◆ REQUIRED ACTION
One line at a time, check the entries below for the word "Dana", and copy each line that has it.

◆ DATA TO PROCESS
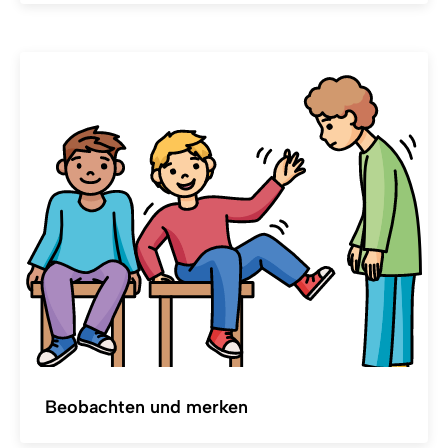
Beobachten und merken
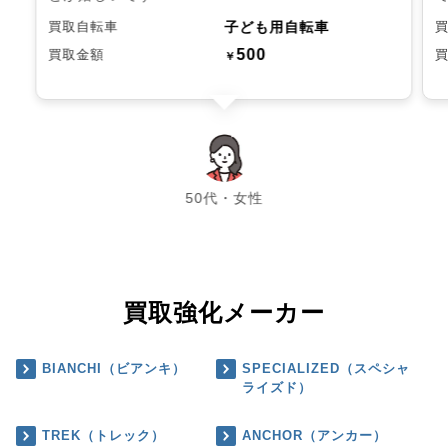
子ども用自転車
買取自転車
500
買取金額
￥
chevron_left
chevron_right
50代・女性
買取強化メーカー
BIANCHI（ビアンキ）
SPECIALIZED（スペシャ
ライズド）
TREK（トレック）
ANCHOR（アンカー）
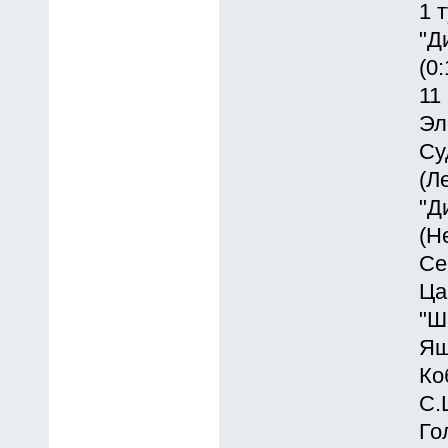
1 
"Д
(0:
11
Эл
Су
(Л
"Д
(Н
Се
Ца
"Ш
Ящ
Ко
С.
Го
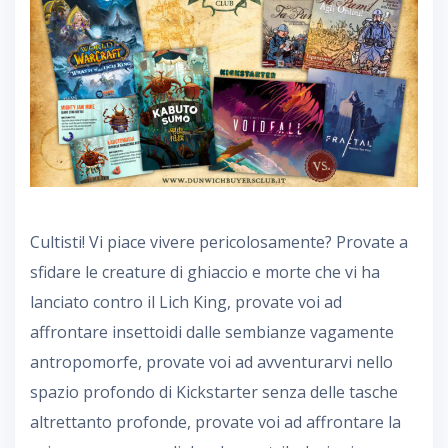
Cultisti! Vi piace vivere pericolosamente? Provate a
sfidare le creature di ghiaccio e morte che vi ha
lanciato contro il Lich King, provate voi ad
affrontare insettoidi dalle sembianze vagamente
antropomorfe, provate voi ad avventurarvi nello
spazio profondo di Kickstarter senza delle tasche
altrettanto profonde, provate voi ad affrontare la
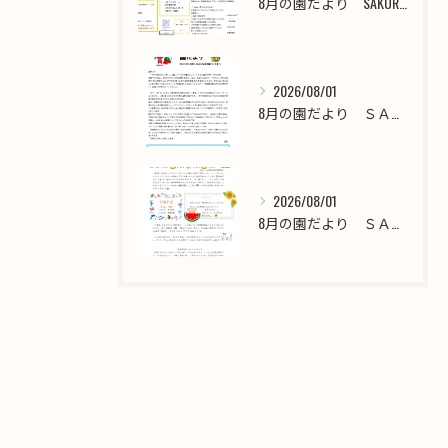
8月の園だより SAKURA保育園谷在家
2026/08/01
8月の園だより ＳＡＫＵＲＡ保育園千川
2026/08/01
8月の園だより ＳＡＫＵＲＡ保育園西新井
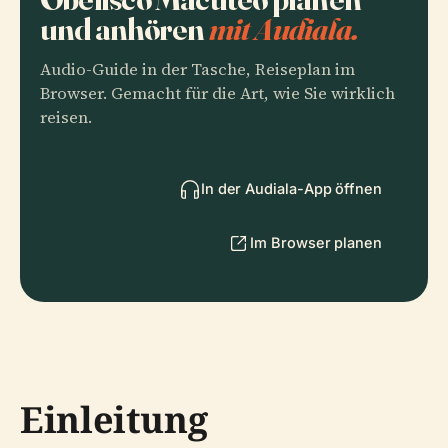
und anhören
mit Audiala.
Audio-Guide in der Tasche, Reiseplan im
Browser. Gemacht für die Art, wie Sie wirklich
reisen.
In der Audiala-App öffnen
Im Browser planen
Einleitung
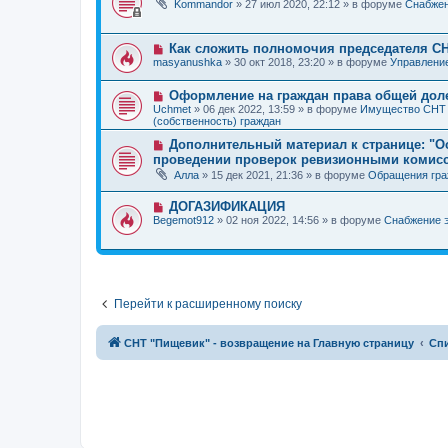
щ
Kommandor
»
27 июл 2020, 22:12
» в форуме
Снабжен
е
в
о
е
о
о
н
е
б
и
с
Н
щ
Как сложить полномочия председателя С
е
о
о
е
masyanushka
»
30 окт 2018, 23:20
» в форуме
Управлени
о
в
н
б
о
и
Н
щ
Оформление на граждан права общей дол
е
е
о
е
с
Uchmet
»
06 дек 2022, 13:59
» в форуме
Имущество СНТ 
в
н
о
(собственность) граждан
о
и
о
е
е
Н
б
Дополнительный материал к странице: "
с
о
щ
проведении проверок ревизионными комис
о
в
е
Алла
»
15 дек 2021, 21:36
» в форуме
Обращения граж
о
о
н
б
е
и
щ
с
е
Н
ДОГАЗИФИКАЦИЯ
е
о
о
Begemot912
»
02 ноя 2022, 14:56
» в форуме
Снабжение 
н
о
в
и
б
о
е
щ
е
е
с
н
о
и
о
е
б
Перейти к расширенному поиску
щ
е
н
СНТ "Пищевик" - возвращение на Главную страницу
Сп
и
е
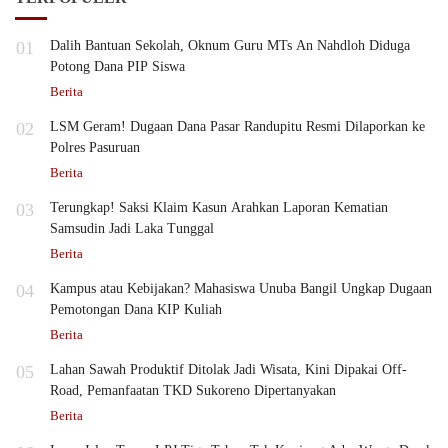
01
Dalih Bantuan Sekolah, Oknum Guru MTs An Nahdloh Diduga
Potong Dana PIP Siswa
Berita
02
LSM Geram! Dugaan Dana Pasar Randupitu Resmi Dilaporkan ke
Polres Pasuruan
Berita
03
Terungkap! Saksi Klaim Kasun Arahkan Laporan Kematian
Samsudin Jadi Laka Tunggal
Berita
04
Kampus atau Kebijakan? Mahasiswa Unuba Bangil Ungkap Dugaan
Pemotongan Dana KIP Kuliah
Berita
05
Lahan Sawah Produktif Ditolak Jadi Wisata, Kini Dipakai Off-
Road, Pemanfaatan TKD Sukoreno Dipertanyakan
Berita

◆ RESULT OF THE TASK
Potong Dana PIP Siswa
LSM Geram! Dugaan Dana Pasar Randupitu Resmi Dilaporkan ke
Pemotongan Dana KIP Kuliah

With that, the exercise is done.